For eg. consider the 'taxing' example:
trait TaxPayer
case class Employee(sal: Long) extends TaxPayer
case class NonProfitOrg(funds: BigInt) extends TaxPayer
//Consider a generic tax calculation function. (It can be in TaxPayer also).
def calculateTax[T <: TaxPayer](victim: T, taxingStrategy: (T => long)) = {
taxingStrategy(victim)
}
val employee = new Employee(1000)
//A strategy to calculate tax for employees
def empStrategy(e: Employee) = Math.ceil(e.sal * .3) toLong
calculateTax(employee, empStrategy)
val npo = new NonProfitOrg(100000000)
//The tax calculation strategy for npo is trivial, so we can inline it
calculateTax(nonProfit, ((t: TaxPayer) => 0)
so that I can select a concrete implementation of an abstract concept at runtime.

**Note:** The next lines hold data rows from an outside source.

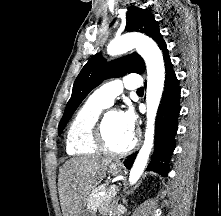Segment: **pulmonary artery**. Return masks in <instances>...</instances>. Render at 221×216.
<instances>
[{
    "label": "pulmonary artery",
    "mask_w": 221,
    "mask_h": 216,
    "mask_svg": "<svg viewBox=\"0 0 221 216\" xmlns=\"http://www.w3.org/2000/svg\"><path fill=\"white\" fill-rule=\"evenodd\" d=\"M141 84L142 80L139 76L127 75L122 79H115L103 84L92 93L91 98L109 106L125 88L135 90L140 88Z\"/></svg>",
    "instance_id": "1"
}]
</instances>
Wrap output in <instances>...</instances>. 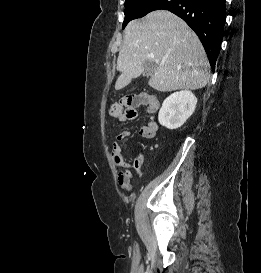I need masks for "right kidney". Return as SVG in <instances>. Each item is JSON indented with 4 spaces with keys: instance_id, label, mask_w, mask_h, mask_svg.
Here are the masks:
<instances>
[{
    "instance_id": "1",
    "label": "right kidney",
    "mask_w": 261,
    "mask_h": 273,
    "mask_svg": "<svg viewBox=\"0 0 261 273\" xmlns=\"http://www.w3.org/2000/svg\"><path fill=\"white\" fill-rule=\"evenodd\" d=\"M196 104L197 98L191 91L171 94L164 100L159 111V123L170 130L178 129L193 114Z\"/></svg>"
}]
</instances>
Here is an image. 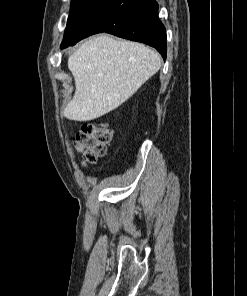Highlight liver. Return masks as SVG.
<instances>
[{"instance_id": "obj_1", "label": "liver", "mask_w": 247, "mask_h": 296, "mask_svg": "<svg viewBox=\"0 0 247 296\" xmlns=\"http://www.w3.org/2000/svg\"><path fill=\"white\" fill-rule=\"evenodd\" d=\"M160 67V55L141 43L92 37L68 58L76 89L64 115L80 122L99 118L132 97Z\"/></svg>"}]
</instances>
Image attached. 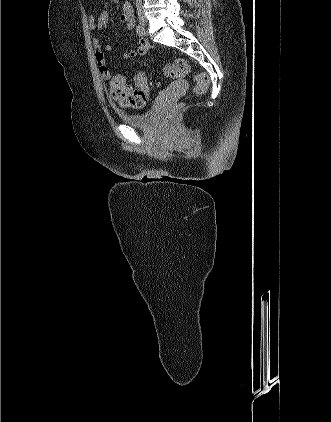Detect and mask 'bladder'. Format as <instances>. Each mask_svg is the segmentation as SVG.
Segmentation results:
<instances>
[{
    "label": "bladder",
    "instance_id": "31cf9c89",
    "mask_svg": "<svg viewBox=\"0 0 331 422\" xmlns=\"http://www.w3.org/2000/svg\"><path fill=\"white\" fill-rule=\"evenodd\" d=\"M159 113V101H156L155 104L144 112L139 113H128L125 111H118L120 119L127 125L150 129L153 128L157 122Z\"/></svg>",
    "mask_w": 331,
    "mask_h": 422
}]
</instances>
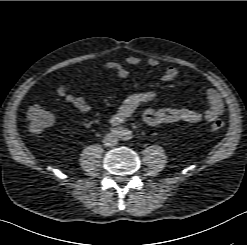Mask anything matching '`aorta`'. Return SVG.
I'll return each instance as SVG.
<instances>
[{"mask_svg":"<svg viewBox=\"0 0 247 245\" xmlns=\"http://www.w3.org/2000/svg\"><path fill=\"white\" fill-rule=\"evenodd\" d=\"M131 137H132V133H131L130 130H125V131L123 132V138H124V139H130Z\"/></svg>","mask_w":247,"mask_h":245,"instance_id":"obj_1","label":"aorta"}]
</instances>
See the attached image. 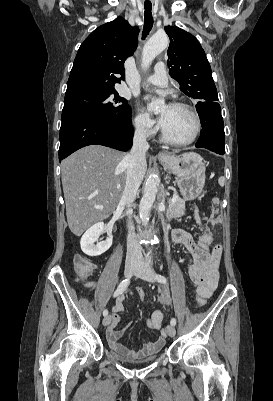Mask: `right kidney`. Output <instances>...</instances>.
<instances>
[{
	"mask_svg": "<svg viewBox=\"0 0 273 401\" xmlns=\"http://www.w3.org/2000/svg\"><path fill=\"white\" fill-rule=\"evenodd\" d=\"M104 231V223H96V225H93V227H90V229L84 233L83 237H81L80 247L85 255L98 257V255H102V253L110 249L112 245L111 233H109V237H107L106 241L98 243L99 235L104 233Z\"/></svg>",
	"mask_w": 273,
	"mask_h": 401,
	"instance_id": "ca27d5eb",
	"label": "right kidney"
}]
</instances>
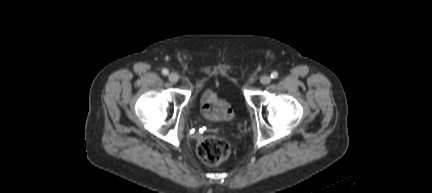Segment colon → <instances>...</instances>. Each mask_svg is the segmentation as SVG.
Returning a JSON list of instances; mask_svg holds the SVG:
<instances>
[{
	"instance_id": "5ec220e1",
	"label": "colon",
	"mask_w": 432,
	"mask_h": 193,
	"mask_svg": "<svg viewBox=\"0 0 432 193\" xmlns=\"http://www.w3.org/2000/svg\"><path fill=\"white\" fill-rule=\"evenodd\" d=\"M231 153V144L221 138L205 137L197 147L198 157L208 165H218Z\"/></svg>"
}]
</instances>
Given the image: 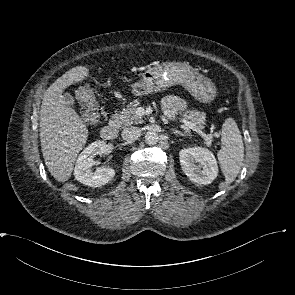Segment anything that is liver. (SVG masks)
<instances>
[{"mask_svg": "<svg viewBox=\"0 0 295 295\" xmlns=\"http://www.w3.org/2000/svg\"><path fill=\"white\" fill-rule=\"evenodd\" d=\"M86 66H76L59 77L44 93L40 111V141L45 164L59 182L67 181L88 139L86 125L64 99L63 90L83 81Z\"/></svg>", "mask_w": 295, "mask_h": 295, "instance_id": "6515ba94", "label": "liver"}]
</instances>
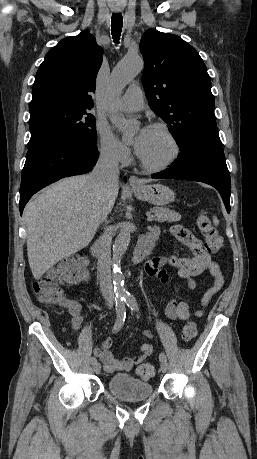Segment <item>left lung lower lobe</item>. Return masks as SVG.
I'll use <instances>...</instances> for the list:
<instances>
[{
  "label": "left lung lower lobe",
  "mask_w": 257,
  "mask_h": 459,
  "mask_svg": "<svg viewBox=\"0 0 257 459\" xmlns=\"http://www.w3.org/2000/svg\"><path fill=\"white\" fill-rule=\"evenodd\" d=\"M151 177L207 183L219 191L230 212V175L216 125L199 128L190 136L185 150L172 166Z\"/></svg>",
  "instance_id": "left-lung-lower-lobe-1"
}]
</instances>
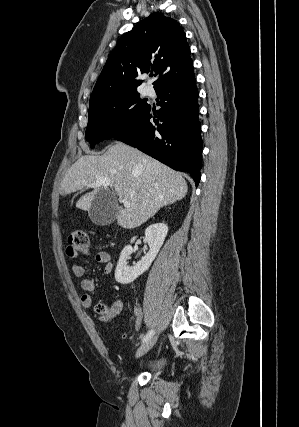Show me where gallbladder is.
Listing matches in <instances>:
<instances>
[{
  "label": "gallbladder",
  "instance_id": "gallbladder-1",
  "mask_svg": "<svg viewBox=\"0 0 299 427\" xmlns=\"http://www.w3.org/2000/svg\"><path fill=\"white\" fill-rule=\"evenodd\" d=\"M118 215V205L115 195L106 190H100L94 196L88 211L90 220L100 226L113 223Z\"/></svg>",
  "mask_w": 299,
  "mask_h": 427
}]
</instances>
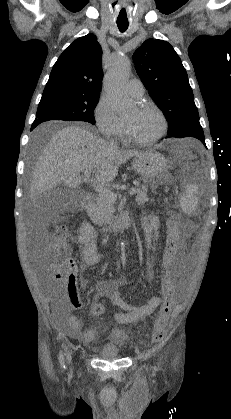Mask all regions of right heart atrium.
<instances>
[{
	"label": "right heart atrium",
	"instance_id": "1",
	"mask_svg": "<svg viewBox=\"0 0 231 419\" xmlns=\"http://www.w3.org/2000/svg\"><path fill=\"white\" fill-rule=\"evenodd\" d=\"M94 116L96 123L104 136L120 138L125 134V123L114 112L107 98L100 97L94 110Z\"/></svg>",
	"mask_w": 231,
	"mask_h": 419
}]
</instances>
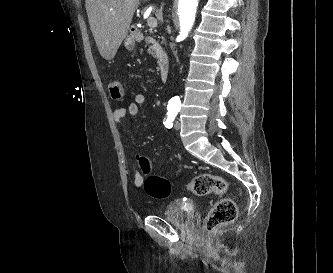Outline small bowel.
<instances>
[{
    "mask_svg": "<svg viewBox=\"0 0 333 273\" xmlns=\"http://www.w3.org/2000/svg\"><path fill=\"white\" fill-rule=\"evenodd\" d=\"M147 101V97L143 93L136 94L133 101L128 106H118L113 111V120L115 124L120 125L122 120L128 117L130 120H133L139 110L140 107L143 106ZM138 157V162H139ZM133 183L136 187H142L144 185V174L142 171L135 170L133 173Z\"/></svg>",
    "mask_w": 333,
    "mask_h": 273,
    "instance_id": "1",
    "label": "small bowel"
}]
</instances>
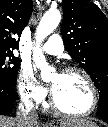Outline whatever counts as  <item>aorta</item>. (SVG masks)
Returning <instances> with one entry per match:
<instances>
[{"mask_svg": "<svg viewBox=\"0 0 108 127\" xmlns=\"http://www.w3.org/2000/svg\"><path fill=\"white\" fill-rule=\"evenodd\" d=\"M61 14L58 10H48L42 17L36 30V46L33 49V61L41 71V78L48 80L51 77L52 68L48 66L44 54L40 50V43L51 34L59 25Z\"/></svg>", "mask_w": 108, "mask_h": 127, "instance_id": "1", "label": "aorta"}]
</instances>
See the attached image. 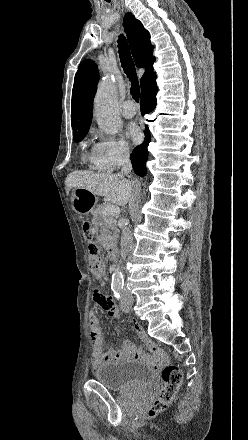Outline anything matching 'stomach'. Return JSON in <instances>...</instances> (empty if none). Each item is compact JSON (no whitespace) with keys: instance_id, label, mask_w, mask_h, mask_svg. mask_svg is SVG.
<instances>
[{"instance_id":"obj_1","label":"stomach","mask_w":248,"mask_h":440,"mask_svg":"<svg viewBox=\"0 0 248 440\" xmlns=\"http://www.w3.org/2000/svg\"><path fill=\"white\" fill-rule=\"evenodd\" d=\"M71 201L73 209L77 213L82 214L91 211L95 207L97 197L95 194L86 189L74 188L72 191ZM98 225L104 235H107L108 232H114L115 230V225L112 218H99ZM99 244L100 246H111L112 239L111 237H100Z\"/></svg>"}]
</instances>
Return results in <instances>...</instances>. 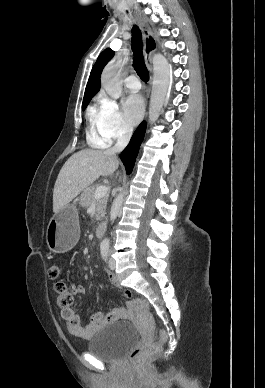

Here you are using an upper bound in order to restricts the specializations of T in subclasses to those subtypes of TaxPayer
.
You can do a variation on the cake pattern.
trait Animal {
def makenoise: Unit
}
trait Cat extends Animal {
override def makeNoise { println("Meow") }
}
trait Dog extends Animal {
override def makeNoise { println("Woof") }
}
class AnimalContaineer {
self: Animal =>
def doAnimalStuff {
// ...
makeNoise
// ...
}
}
object StrategyExample extends Application {
val ex1 = new AnimalContainer with Dog
val ex2 = new AnimalContainer with Cat
ex1.doAnimalStuff
ex2.doAnimalStuff
}
In terms of the strategy pattern, the self type on the strategy indicates it must be mixed with a specific implementation of some sort of algorithm.